The amount of deer forage available is directly related to the amount of sunlight that reaches the ground. Within the Southeast, the amount of sunlight reaching the ground depends primarily on forest management. Think of the amount of vegetation on the ground following a clear cut; it can get so thick it is hard to walk through. Although it is difficult for humans to move through that stuff, wildlife love it! Deer, rabbits, turkey, and bobwhite quail all depend on these natural plants for both food and cover. As the forest stand ages, you slowly see the amount of ground vegetation diminish. This is because the canopy of the trees is capturing sunlight and little reaches the ground. Following the first thinning, you see the cycle repeat – more sunlight reaches the ground, and thus more ground vegetation.
Now back to the original question. What’s the average diet quality of a typical forest? The average amount of forage on your property can range from less than 100 pounds per acre to over 700 pounds per acre depending on the stage of forest growth, the number of thinned stands, and recent clear cuts. We decided to use an average of 250 pounds of deer forage per acre for simplicity.
Now that we know the average amount of deer forage on the forested landscape, we need to determine the dietary quality of this forage. As you can guess, this depends on the species of plants growing in your forest. Protein has been measured as high as 30 percent for plants like pokeweed, and down to 7 percent for other forages. Again, when you look at the average of all these forages it amounts to about 12 percent. Now we have the identified the crucial variables necessary to answer our question: how much food plot acreage do you need?
Let’s say you hunt and manage a 500-acre property that is composed primarily of forest land. Using our average habitat values discussed earlier, your property would have about 250 pounds of deer forage per acre with a protein content of 12 percent. So how many pounds of food plot forage should you provide to raise the average diet quality from 12 to 18 percent? Some quick math will provide our answer: 500 acres x 250 = 125,000 pounds of deer forage, but only 15,000 pounds of protein (125,000 x 0.12). Therefore, to raise the average diet quality to 18-percent protein on the property you would need to add 107,000 pounds of food plot forage. Or, 26,750 pounds of food plot protein (107,000 x 0.25).
Another way to ask the same question would be, “How much food plot acreage do I need on my 500-acre property?” If you keep all the same assumptions about deer habitat quality as well as food plot quality, you will see in Figure 1 that between 3 and 5 percent of the property should be in food plots. For these results to hold true, your food plots must be producing the maximum amounts, that is, plots are limed and fertilized according to a soil test to achieve maximum growth. If weights and antler size indicate your deer are not achieving maximum growth, you will need more acres.
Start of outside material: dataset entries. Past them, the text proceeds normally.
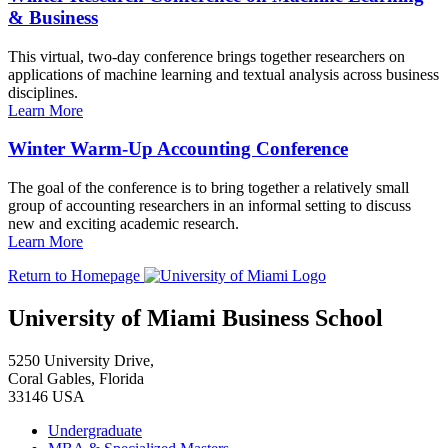
& Business
This virtual, two-day conference brings together researchers on
applications of machine learning and textual analysis across business
disciplines.
Learn More
Winter Warm-Up Accounting Conference
The goal of the conference is to bring together a relatively small
group of accounting researchers in an informal setting to discuss
new and exciting academic research.
Learn More
Return to Homepage
University of Miami Business School
5250 University Drive,
Coral Gables, Florida
33146 USA
Undergraduate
We hope this quick demonstration has provided some clarity regarding how much food plot acreage you need to improve the average diet quality. We made a lot of assumptions because every property is different (it depends). We suspect some readers will be encouraged by these results, whereas others will not. You may be in a situation where you can’t have 3 percent of your property in food plots due to landowner agreements or topography restraints. In that case, we recommend you focus on lowering deer density. If you are interested in quality deer, it’s better to have fewer deer with more high-quality food available to them.